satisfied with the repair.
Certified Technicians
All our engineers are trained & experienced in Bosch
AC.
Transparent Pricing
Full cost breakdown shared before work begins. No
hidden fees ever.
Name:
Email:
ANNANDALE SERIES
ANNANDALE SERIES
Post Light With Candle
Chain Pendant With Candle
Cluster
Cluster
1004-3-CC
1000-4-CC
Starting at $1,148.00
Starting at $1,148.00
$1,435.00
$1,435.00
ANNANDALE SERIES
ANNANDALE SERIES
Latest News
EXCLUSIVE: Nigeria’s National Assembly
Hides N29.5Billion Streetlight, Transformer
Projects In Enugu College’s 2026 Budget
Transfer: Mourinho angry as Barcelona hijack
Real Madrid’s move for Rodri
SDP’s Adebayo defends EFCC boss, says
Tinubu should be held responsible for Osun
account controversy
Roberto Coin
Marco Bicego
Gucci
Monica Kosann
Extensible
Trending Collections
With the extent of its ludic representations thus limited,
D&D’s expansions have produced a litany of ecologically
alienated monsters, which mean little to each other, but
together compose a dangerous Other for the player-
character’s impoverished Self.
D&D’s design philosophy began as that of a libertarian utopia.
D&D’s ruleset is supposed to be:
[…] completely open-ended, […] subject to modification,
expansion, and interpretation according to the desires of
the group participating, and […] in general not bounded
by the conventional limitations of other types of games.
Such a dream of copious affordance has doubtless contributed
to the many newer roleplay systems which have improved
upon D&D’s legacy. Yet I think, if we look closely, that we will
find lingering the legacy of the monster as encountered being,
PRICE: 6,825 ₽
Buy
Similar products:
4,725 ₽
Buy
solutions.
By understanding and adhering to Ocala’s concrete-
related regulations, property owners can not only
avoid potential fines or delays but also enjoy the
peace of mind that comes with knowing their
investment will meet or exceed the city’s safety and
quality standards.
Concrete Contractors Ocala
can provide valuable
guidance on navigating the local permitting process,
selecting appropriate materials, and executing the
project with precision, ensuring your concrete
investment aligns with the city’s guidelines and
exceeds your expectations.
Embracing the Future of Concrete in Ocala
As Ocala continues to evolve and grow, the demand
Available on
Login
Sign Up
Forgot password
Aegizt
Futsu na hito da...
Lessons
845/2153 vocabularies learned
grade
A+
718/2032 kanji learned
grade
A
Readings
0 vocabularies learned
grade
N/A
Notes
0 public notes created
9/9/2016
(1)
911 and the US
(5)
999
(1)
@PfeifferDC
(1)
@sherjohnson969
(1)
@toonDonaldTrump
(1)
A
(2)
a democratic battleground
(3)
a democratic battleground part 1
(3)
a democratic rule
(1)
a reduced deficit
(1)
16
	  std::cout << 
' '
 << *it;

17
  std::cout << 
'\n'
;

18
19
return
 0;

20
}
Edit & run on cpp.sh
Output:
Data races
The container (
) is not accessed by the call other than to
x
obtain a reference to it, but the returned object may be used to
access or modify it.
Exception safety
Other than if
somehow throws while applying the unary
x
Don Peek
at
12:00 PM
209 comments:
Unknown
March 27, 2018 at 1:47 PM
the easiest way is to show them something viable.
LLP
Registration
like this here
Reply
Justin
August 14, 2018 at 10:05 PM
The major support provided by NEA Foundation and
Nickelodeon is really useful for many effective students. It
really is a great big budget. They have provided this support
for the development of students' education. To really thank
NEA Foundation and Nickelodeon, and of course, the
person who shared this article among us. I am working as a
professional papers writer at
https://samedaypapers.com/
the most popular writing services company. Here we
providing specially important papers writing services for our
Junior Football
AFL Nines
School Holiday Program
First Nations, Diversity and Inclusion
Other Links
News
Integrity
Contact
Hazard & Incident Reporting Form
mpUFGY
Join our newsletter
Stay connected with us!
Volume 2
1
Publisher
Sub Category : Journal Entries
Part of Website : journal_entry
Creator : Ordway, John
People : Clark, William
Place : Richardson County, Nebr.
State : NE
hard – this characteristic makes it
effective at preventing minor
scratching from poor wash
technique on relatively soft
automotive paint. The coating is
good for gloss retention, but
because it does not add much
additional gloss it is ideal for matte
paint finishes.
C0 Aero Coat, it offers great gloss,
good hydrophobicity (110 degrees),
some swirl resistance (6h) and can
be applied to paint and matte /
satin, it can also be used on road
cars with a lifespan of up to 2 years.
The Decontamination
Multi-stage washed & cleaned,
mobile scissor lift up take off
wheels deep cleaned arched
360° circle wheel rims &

──────

> TASK
Beginning with the very first line of the material, please return exactly each line down to and including the one with "Transfer: Mourinho angry as Barcelona hijack".

> RESPONSE TO THIS EXERCISE
satisfied with the repair.
Certified Technicians
All our engineers are trained & experienced in Bosch
AC.
Transparent Pricing
Full cost breakdown shared before work begins. No
hidden fees ever.
Name:
Email:
ANNANDALE SERIES
ANNANDALE SERIES
Post Light With Candle
Chain Pendant With Candle
Cluster
Cluster
1004-3-CC
1000-4-CC
Starting at $1,148.00
Starting at $1,148.00
$1,435.00
$1,435.00
ANNANDALE SERIES
ANNANDALE SERIES
Latest News
EXCLUSIVE: Nigeria’s National Assembly
Hides N29.5Billion Streetlight, Transformer
Projects In Enugu College’s 2026 Budget
Transfer: Mourinho angry as Barcelona hijack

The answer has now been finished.